Kelebihan dan Kelemahan dari Person Centered Therapy
Kelebihan
dari Person Centered Therapy, yaitu :
- Sifat keamanan. Individu dapat mengexplorasi pengalaman-pengalaman psikologis yang bermaknya baginya dengan perasaan aman.
- Dapat diterapkan pada setting individual maupun kelompok.
- Memberikan peluang yang lebih luas terhadap konseli untuk didengar.
- Konseli memiliki pengalaman positif dalam konseling ketika mereka fokus dalam menyelesaiakan masalahnya.
- Konseli merasa mereka dapat mengekpresikan dirinya secara penuh ketika mereka didengarkan dan tidak dijustifikasi.
Sedangkan,
kelemahan dari Person Centered Therapy,
yaitu :
- Sulit bagi konselor untuk bersifat netral dalam situasi hubungan interpersonal.
- Konseling menjadi tidak efektif ketika konselor terlalu non-direktif dan pasif.
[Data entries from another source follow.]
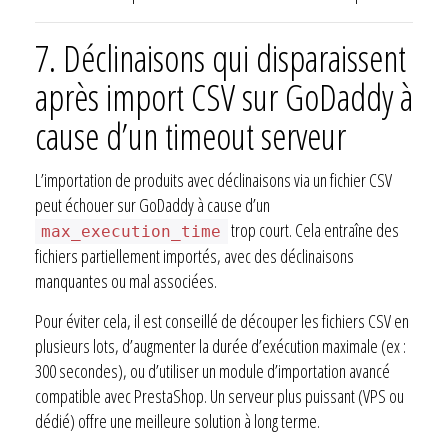
7.
Déclinaisons qui disparaissent
après import CSV sur GoDaddy à
cause d’un timeout serveur
L’importation de produits avec déclinaisons via un fichier CSV
peut échouer sur GoDaddy à cause d’un
trop court. Cela entraîne des
max_execution_time
fichiers partiellement importés, avec des déclinaisons
manquantes ou mal associées.
Pour éviter cela, il est conseillé de découper les fichiers CSV en
plusieurs lots, d’augmenter la durée d’exécution maximale (ex :
300 secondes), ou d’utiliser un module d’importation avancé
compatible avec PrestaShop. Un serveur plus puissant (VPS ou
dédié) offre une meilleure solution à long terme.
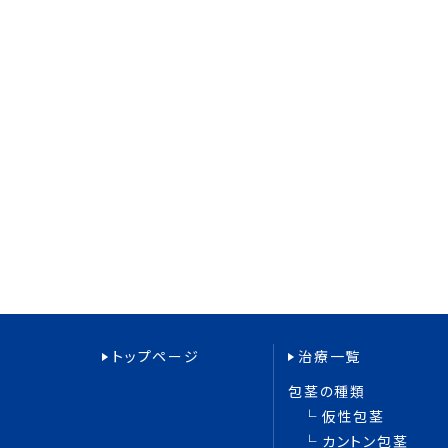
トップページ
治療一覧
包茎の種類
仮性包茎
カントン包茎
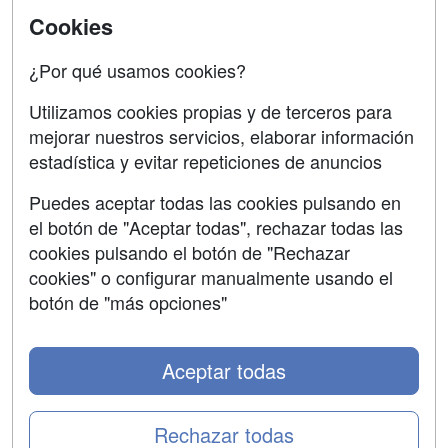
Aviso legal
Cookies
Copyleft
¿Por qué usamos cookies?
Utilizamos cookies propias y de terceros para
mejorar nuestros servicios, elaborar información
estadística y evitar repeticiones de anuncios
Grupo formazion:
Puedes aceptar todas las cookies pulsando en
el botón de "Aceptar todas", rechazar todas las
cookies pulsando el botón de "Rechazar
cookies" o configurar manualmente usando el
botón de "más opciones"
Aceptar todas
Copyright 2000-2026 Formazion Web, S.L. - Calle
Fermín Caballero, 62 - 28034 Madrid Tel: 91 533 70 78
Rechazar todas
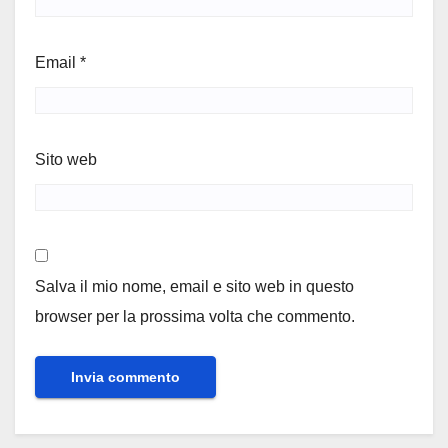
Email
*
Sito web
Salva il mio nome, email e sito web in questo
browser per la prossima volta che commento.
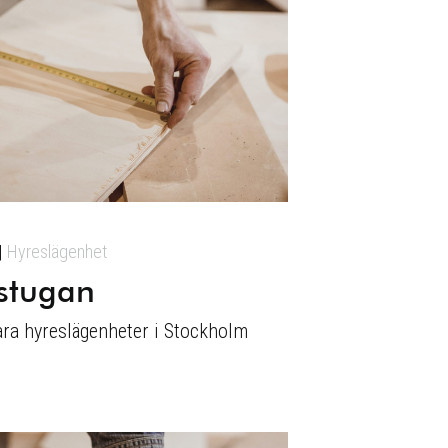
Hyreslägenhet
stugan
ara hyreslägenheter i Stockholm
Mendengarkan dan bercerita saja tidaklah cukup.
- Minim teknik untuk membantu konseli memecahkan masalahnya.
- Tidak cukup sistematik, terutama yang berkaitan dengan konseli yang kecil tanggungjawabnya.
- Memungkinkan sebagian konselor menjadi terlalu terpusat pada konseli sehingga melupakan keasliannya.
- Kesalahan sebagian konselor dalam menerjemahkan sikap-sikap yang harus dikembangkan dalam hubungan konseling.
Daftar Referensi
:
- Atkinson, R.L., Atkinson, R.C. dan Hilgard, E.R. (1993). Pengantar psikologi. Alih bahasa: Nurjanah Taufiq. Jakarta: Erlangga.
- Corey, Gerald. (2009). Teori dan praktek konseling dan psikoterapi. Bandung: Refika Aditama.
- Komalasari, Gantina. Wahyuni, Eka. Karsih. (2011). Teori dan teknik konseling. Jakarta: Indeks.
- Muthi’ah, Anisatul & Umar Fadhilah, Nur. (2013). Makalah pendekatan person centered therapy. Malang.
- Riyanti, Dwi. B.P dan Hendro Prabowo. (1998). Seri diklat kuliah: psikologi umum 2. Jakarta: Gunadarma.